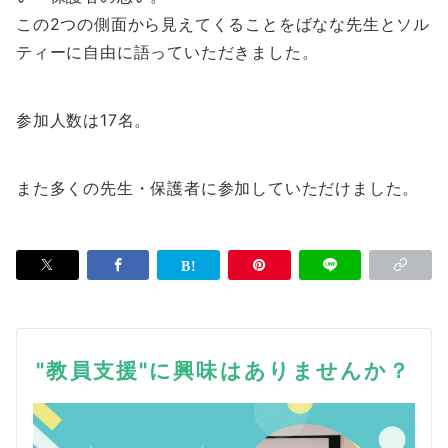
この2つの側面から見えてくることをばなな先生とソル
ティーに自由に語っていただきました。
参加人数は17名。
また多くの先生・保護者に参加していただけました。
"教員支援"に興味はありませんか？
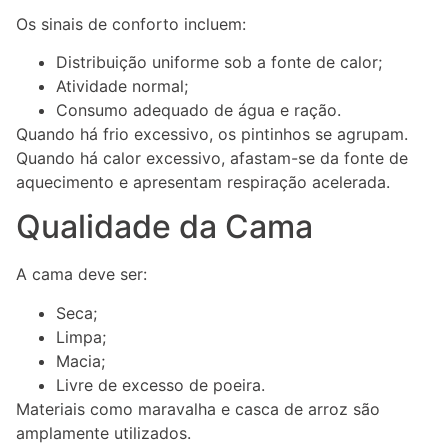
Os sinais de conforto incluem:
Distribuição uniforme sob a fonte de calor;
Atividade normal;
Consumo adequado de água e ração.
Quando há frio excessivo, os pintinhos se agrupam.
Quando há calor excessivo, afastam-se da fonte de
aquecimento e apresentam respiração acelerada.
Qualidade da Cama
A cama deve ser:
Seca;
Limpa;
Macia;
Livre de excesso de poeira.
Materiais como maravalha e casca de arroz são
amplamente utilizados.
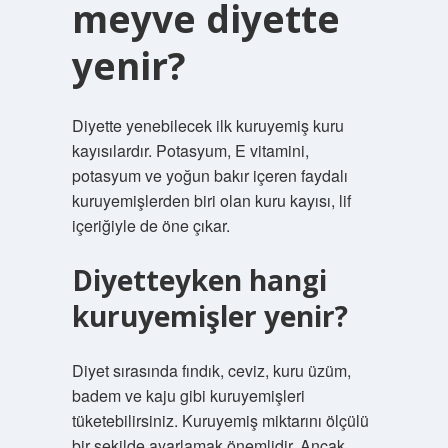
meyve diyette
yenir?
Diyette yenebilecek ilk kuruyemiş kuru
kayısılardır. Potasyum, E vitamini,
potasyum ve yoğun bakır içeren faydalı
kuruyemişlerden biri olan kuru kayısı, lif
içeriğiyle de öne çıkar.
Diyetteyken hangi
kuruyemişler yenir?
Diyet sırasında fındık, ceviz, kuru üzüm,
badem ve kaju gibi kuruyemişleri
tüketebilirsiniz. Kuruyemiş miktarını ölçülü
bir şekilde ayarlamak önemlidir. Ancak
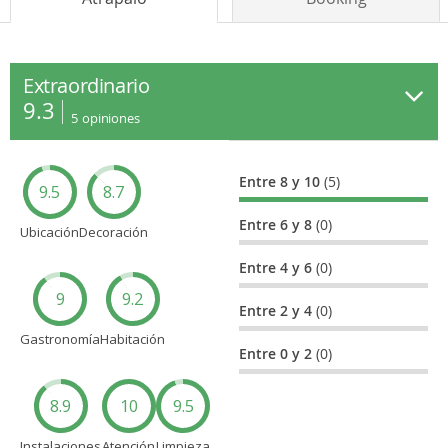
Extraordinario
9.3
5
opiniones
Entre 8 y 10
(5)
9.5
8.7
Entre 6 y 8
(0)
Ubicación
Decoración
Entre 4 y 6
(0)
9
9.2
Entre 2 y 4
(0)
Gastronomía
Habitación
Entre 0 y 2
(0)
8.9
10
9.5
Instalaciones
Atención
Limpieza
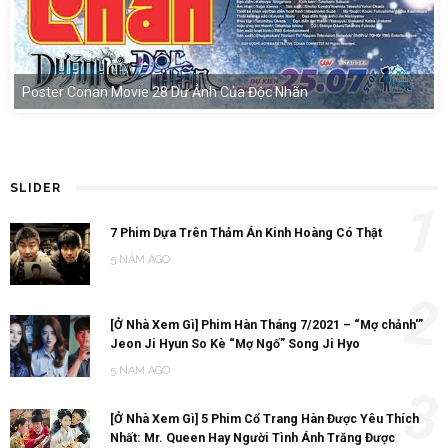
Poster Conan Movie 28 Dư Ảnh Của Độc Nhãn
SLIDER
1
7 Phim Dựa Trên Thảm Án Kinh Hoàng Có Thật
5 NĂM AGO
2
[Ở Nhà Xem Gì] Phim Hàn Tháng 7/2021 – “Mợ chảnh'”
Jeon Ji Hyun So Kè “Mợ Ngố” Song Ji Hyo
5 NĂM AGO
3
[Ở Nhà Xem Gì] 5 Phim Cổ Trang Hàn Được Yêu Thích
Nhất: Mr. Queen Hay Người Tình Ánh Trăng Được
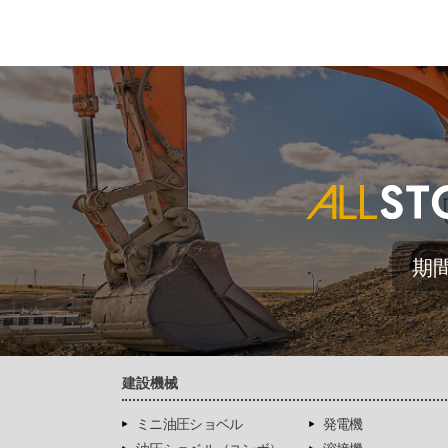
期
建設機械
ミニ油圧ショベル
発電機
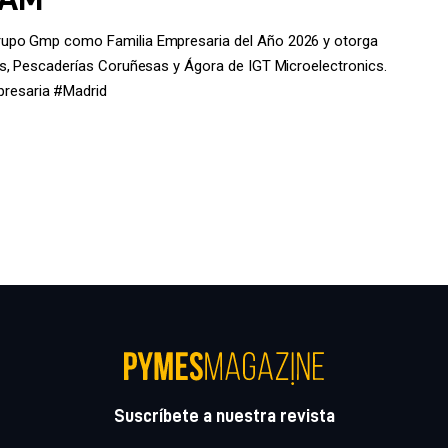
rupo Gmp como Familia Empresaria del Año 2026 y otorga
s, Pescaderías Coruñesas y Ágora de IGT Microelectronics.
resaria #Madrid
Suscríbete a nuestra revista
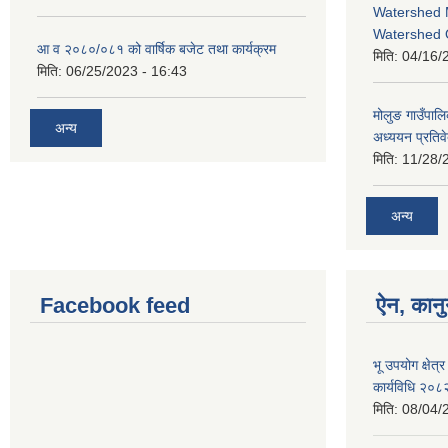
Watershed 
Watershed 
आ व २०८०/०८१ को वार्षिक बजेट तथा कार्यक्रम
मिति:
04/16/
मिति:
06/25/2023 - 16:43
मोलुङ गाउँपा
अन्य
अध्ययन प्रतिव
मिति:
11/28/
अन्य
Facebook feed
ऐन, कानु
भू उपयोग क्षेत
कार्यविधि २०८
मिति:
08/04/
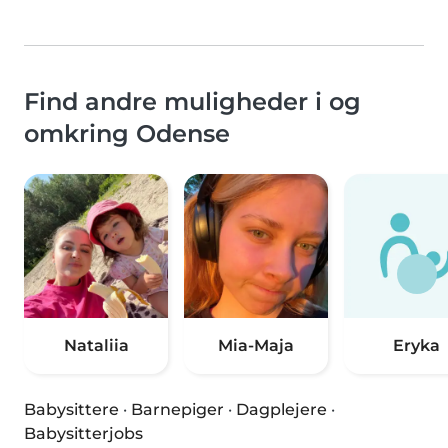
Find andre muligheder i og
omkring Odense
Nataliia
Mia-Maja
Eryka
Babysittere
·
Barnepiger
·
Dagplejere
·
Babysitterjobs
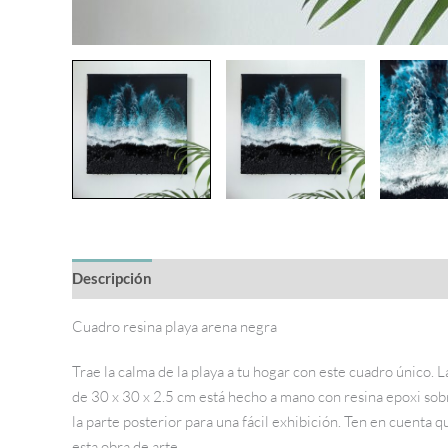
Descripción
Información adicional
Cuadro resina playa arena negra
Trae la calma de la playa a tu hogar con este cuadro único. 
de 30 x 30 x 2.5 cm está hecho a mano con resina epoxi sob
la parte posterior para una fácil exhibición. Ten en cuenta
esta obra de arte.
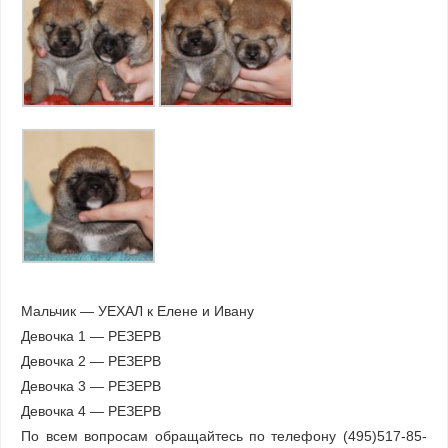
Мальчик — УЕХАЛ к Елене и Ивану
Девочка 1 — РЕЗЕРВ
Девочка 2 — РЕЗЕРВ
Девочка 3 — РЕЗЕРВ
Девочка 4 — РЕЗЕРВ
По всем вопросам обращайтесь по телефону (495)517-85-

WORK INSTRUCTIONS: Copy out the whole listing exactly. Skip its pictures.

SOLUTION:
この2つの側面から見えてくることをばなな先生とソル
ティーに自由に語っていただきました。
参加人数は17名。
また多くの先生・保護者に参加していただけました。
"教員支援"に興味はありませんか？
Os sinais de conforto incluem:
Distribuição uniforme sob a fonte de calor;
Atividade normal;
Consumo adequado de água e ração.
Quando há frio excessivo, os pintinhos se agrupam.
Quando há calor excessivo, afastam-se da fonte de
aquecimento e apresentam respiração acelerada.
Qualidade da Cama
A cama deve ser:
Seca;
Limpa;
Macia;
Livre de excesso de poeira.
Materiais como maravalha e casca de arroz são
amplamente utilizados.
meyve diyette
yenir?
Diyette yenebilecek ilk kuruyemiş kuru
kayısılardır. Potasyum, E vitamini,
potasyum ve yoğun bakır içeren faydalı
kuruyemişlerden biri olan kuru kayısı, lif
içeriğiyle de öne çıkar.
Diyetteyken hangi
kuruyemişler yenir?
Diyet sırasında fındık, ceviz, kuru üzüm,
badem ve kaju gibi kuruyemişleri
tüketebilirsiniz. Kuruyemiş miktarını ölçülü
bir şekilde ayarlamak önemlidir. Ancak
Extraordinario
9.3
5
opiniones
Entre 8 y 10
(5)
9.5
8.7
Entre 6 y 8
(0)
Ubicación
Decoración
Entre 4 y 6
(0)
9
9.2
Entre 2 y 4
(0)
Gastronomía
Habitación
Entre 0 y 2
(0)
8.9
10
9.5
Instalaciones
Atención
Limpieza
Poster Conan Movie 28 Dư Ảnh Của Độc Nhãn
SLIDER
1
7 Phim Dựa Trên Thảm Án Kinh Hoàng Có Thật
5 NĂM AGO
2
[Ở Nhà Xem Gì] Phim Hàn Tháng 7/2021 – “Mợ chảnh'”
Jeon Ji Hyun So Kè “Mợ Ngố” Song Ji Hyo
5 NĂM AGO
3
[Ở Nhà Xem Gì] 5 Phim Cổ Trang Hàn Được Yêu Thích
Nhất: Mr. Queen Hay Người Tình Ánh Trăng Được
期
建設機械
ミニ油圧ショベル
発電機
rupo Gmp como Familia Empresaria del Año 2026 y otorga
s, Pescaderías Coruñesas y Ágora de IGT Microelectronics.
resaria #Madrid
Suscríbete a nuestra revista
Watershed 
Watershed 
आ व २०८०/०८१ को वार्षिक बजेट तथा कार्यक्रम
मिति:
04/16/
मिति:
06/25/2023 - 16:43
मोलुङ गाउँपा
अन्य
अध्ययन प्रतिव
मिति:
11/28/
अन्य
Facebook feed
ऐन, कानु
भू उपयोग क्षेत
कार्यविधि २०८
मिति:
08/04/
Find andre muligheder i og
omkring Odense
Nataliia
Mia-Maja
Eryka
Babysittere
·
Barnepiger
·
Dagplejere
·
Babysitterjobs
Descripción
Información adicional
Cuadro resina playa arena negra
Trae la calma de la playa a tu hogar con este cuadro único. 
de 30 x 30 x 2.5 cm está hecho a mano con resina epoxi sob
la parte posterior para una fácil exhibición. Ten en cuenta
esta obra de arte.
Мальчик — УЕХАЛ к Елене и Ивану
Девочка 1 — РЕЗЕРВ
Девочка 2 — РЕЗЕРВ
Девочка 3 — РЕЗЕРВ
Девочка 4 — РЕЗЕРВ
По всем вопросам обращайтесь по телефону (495)517-85-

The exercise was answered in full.